Material to process:
/---

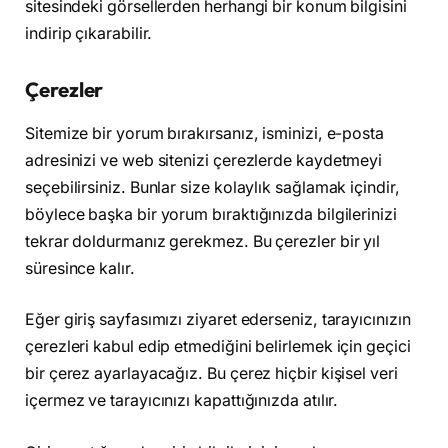
sitesindeki görsellerden herhangi bir konum bilgisini
indirip çıkarabilir.
Çerezler
Sitemize bir yorum bırakırsanız, isminizi, e-posta
adresinizi ve web sitenizi çerezlerde kaydetmeyi
seçebilirsiniz. Bunlar size kolaylık sağlamak içindir,
böylece başka bir yorum bıraktığınızda bilgilerinizi
tekrar doldurmanız gerekmez. Bu çerezler bir yıl
süresince kalır.
Eğer giriş sayfasımızı ziyaret ederseniz, tarayıcınızın
çerezleri kabul edip etmediğini belirlemek için geçici
bir çerez ayarlayacağız. Bu çerez hiçbir kişisel veri
içermez ve tarayıcınızı kapattığınızda atılır.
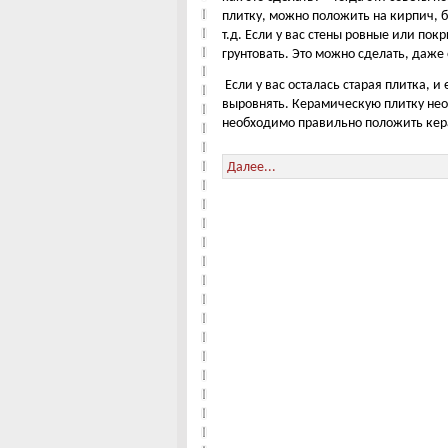
плитку, можно положить на кирпич, б
т.д. Если у вас стены ровные или пок
грунтовать. Это можно сделать, даж
Если у вас осталась старая плитка, 
выровнять. Керамическую плитку не
необходимо правильно положить кер
Далее...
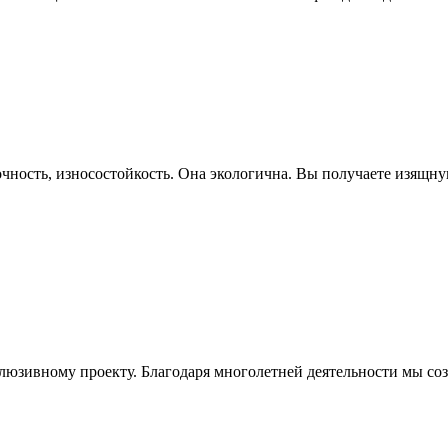
чность, износостойкость. Она экологична. Вы получаете изящн
клюзивному проекту. Благодаря многолетней деятельности мы с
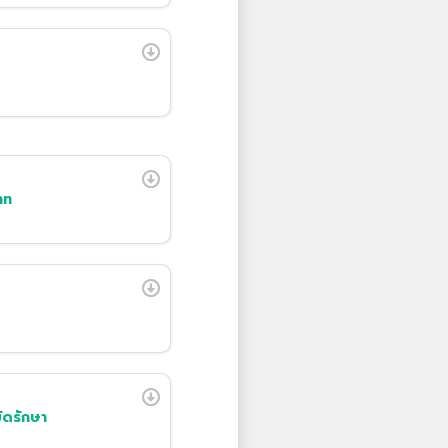
าท
บัดรักษา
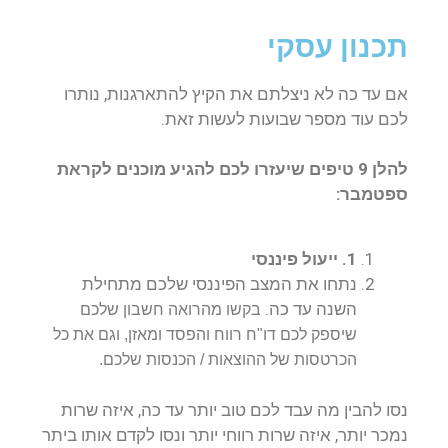
תכנון עסקי
אם עד כה לא ניצלתם את הקיץ להתארגנות, נותרו
לכם עוד מספר שבועות לעשות זאת.
להלן 9 טיפים שיעזרו לכם להגיע מוכנים לקראת
ספטמבר:
1. ייעול פיננסי
נתחו את המצב הפיננסי שלכם מתחילת
השנה עד כה.
בקשו מהרואה חשבון שלכם
שיספק לכם דו"ח רווח והפסד ומאזן, וגם את כל
הכרטסות של ההוצאות / הכנסות שלכם.
נסו להבין מה עבד לכם טוב יותר עד כה, איזה שרות
נמכר יותר, איזה שרות רווחי יותר ונסו לקדם אותו ביתר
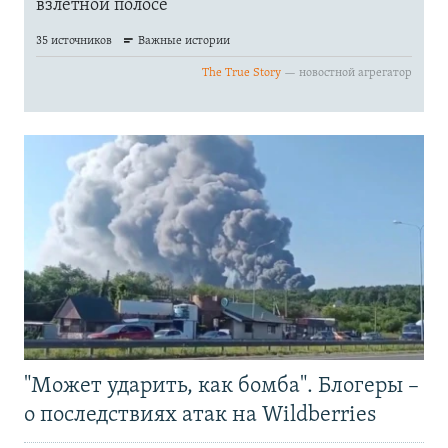
"Может ударить, как бомба". Блогеры –
о последствиях атак на Wildberries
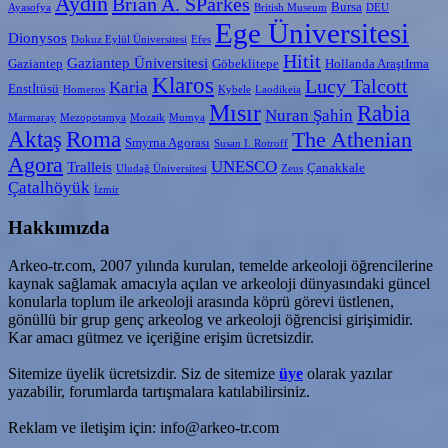
Aydın
Brian A. SParkes
Bursa
Ayasofya
British Museum
DEU
Ege Üniversitesi
Dionysos
Dokuz Eylül Üniversitesi
Efes
Hitit
Gaziantep Üniversitesi
Gaziantep
Göbeklitepe
Hollanda AraştIrma
Klaros
Lucy Talcott
Karia
Enstİtüsü
Homeros
Kybele
Laodikeia
Mısır
Rabia
Nuran Şahin
Marmaray
Mezopotamya
Mozaik
Mumya
Aktaş
Roma
The Athenian
Smyrna Agorası
Susan I. Rotroff
Agora
UNESCO
Tralleis
Çanakkale
Uludağ Üniversitesi
Zeus
Çatalhöyük
İzmir
Hakkımızda
Arkeo-tr.com, 2007 yılında kurulan, temelde arkeoloji öğrencilerine
kaynak sağlamak amacıyla açılan ve arkeoloji dünyasındaki güncel
konularla toplum ile arkeoloji arasında köprü görevi üstlenen,
gönüllü bir grup genç arkeolog ve arkeoloji öğrencisi girişimidir.
Kar amacı gütmez ve içeriğine erişim ücretsizdir.
Sitemize üyelik ücretsizdir. Siz de sitemize
üye
olarak yazılar
yazabilir, forumlarda tartışmalara katılabilirsiniz.
Reklam ve iletişim için: info@arkeo-tr.com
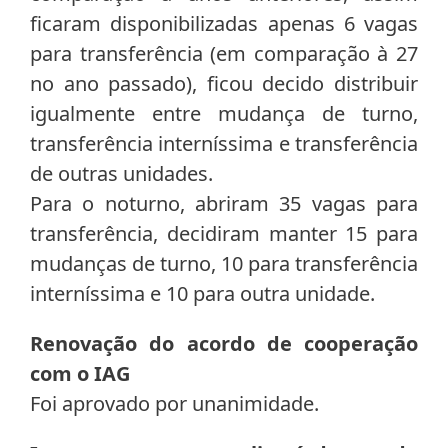
ficaram disponibilizadas apenas 6 vagas
para transferência (em comparação à 27
no ano passado), ficou decido distribuir
igualmente entre mudança de turno,
transferência interníssima e transferência
de outras unidades.
Para o noturno, abriram 35 vagas para
transferência, decidiram manter 15 para
mudanças de turno, 10 para transferência
interníssima e 10 para outra unidade.
Renovação do acordo de cooperação
com o IAG
Foi aprovado por unanimidade.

\---

What the task requires: Transcribe all of the material exactly and leave out its pictures.

Written answer:
sitesindeki görsellerden herhangi bir konum bilgisini
indirip çıkarabilir.
Çerezler
Sitemize bir yorum bırakırsanız, isminizi, e-posta
adresinizi ve web sitenizi çerezlerde kaydetmeyi
seçebilirsiniz. Bunlar size kolaylık sağlamak içindir,
böylece başka bir yorum bıraktığınızda bilgilerinizi
tekrar doldurmanız gerekmez. Bu çerezler bir yıl
süresince kalır.
Eğer giriş sayfasımızı ziyaret ederseniz, tarayıcınızın
çerezleri kabul edip etmediğini belirlemek için geçici
bir çerez ayarlayacağız. Bu çerez hiçbir kişisel veri
içermez ve tarayıcınızı kapattığınızda atılır.
плитку, можно положить на кирпич, б
т.д. Если у вас стены ровные или пок
грунтовать. Это можно сделать, даж
Если у вас осталась старая плитка, 
выровнять. Керамическую плитку не
необходимо правильно положить кер
Далее...
чность, износостойкость. Она экологична. Вы получаете изящн
клюзивному проекту. Благодаря многолетней деятельности мы с
าท
บัดรักษา
תכנון עסקי
אם עד כה לא ניצלתם את הקיץ להתארגנות, נותרו
לכם עוד מספר שבועות לעשות זאת.
להלן 9 טיפים שיעזרו לכם להגיע מוכנים לקראת
ספטמבר:
1. ייעול פיננסי
נתחו את המצב הפיננסי שלכם מתחילת
השנה עד כה.
בקשו מהרואה חשבון שלכם
שיספק לכם דו"ח רווח והפסד ומאזן, וגם את כל
הכרטסות של ההוצאות / הכנסות שלכם.
נסו להבין מה עבד לכם טוב יותר עד כה, איזה שרות
נמכר יותר, איזה שרות רווחי יותר ונסו לקדם אותו ביתר
"Может ударить, как бомба". Блогеры –
о последствиях атак на Wildberries
Aydın
Brian A. SParkes
Bursa
Ayasofya
British Museum
DEU
Ege Üniversitesi
Dionysos
Dokuz Eylül Üniversitesi
Efes
Hitit
Gaziantep Üniversitesi
Gaziantep
Göbeklitepe
Hollanda AraştIrma
Klaros
Lucy Talcott
Karia
Enstİtüsü
Homeros
Kybele
Laodikeia
Mısır
Rabia
Nuran Şahin
Marmaray
Mezopotamya
Mozaik
Mumya
Aktaş
Roma
The Athenian
Smyrna Agorası
Susan I. Rotroff
Agora
UNESCO
Tralleis
Çanakkale
Uludağ Üniversitesi
Zeus
Çatalhöyük
İzmir
Hakkımızda
Arkeo-tr.com, 2007 yılında kurulan, temelde arkeoloji öğrencilerine
kaynak sağlamak amacıyla açılan ve arkeoloji dünyasındaki güncel
konularla toplum ile arkeoloji arasında köprü görevi üstlenen,
gönüllü bir grup genç arkeolog ve arkeoloji öğrencisi girişimidir.
Kar amacı gütmez ve içeriğine erişim ücretsizdir.
Sitemize üyelik ücretsizdir. Siz de sitemize
üye
olarak yazılar
yazabilir, forumlarda tartışmalara katılabilirsiniz.
Reklam ve iletişim için: info@arkeo-tr.com
ficaram disponibilizadas apenas 6 vagas
para transferência (em comparação à 27
no ano passado), ficou decido distribuir
igualmente entre mudança de turno,
transferência interníssima e transferência
de outras unidades.
Para o noturno, abriram 35 vagas para
transferência, decidiram manter 15 para
mudanças de turno, 10 para transferência
interníssima e 10 para outra unidade.
Renovação do acordo de cooperação
com o IAG
Foi aprovado por unanimidade.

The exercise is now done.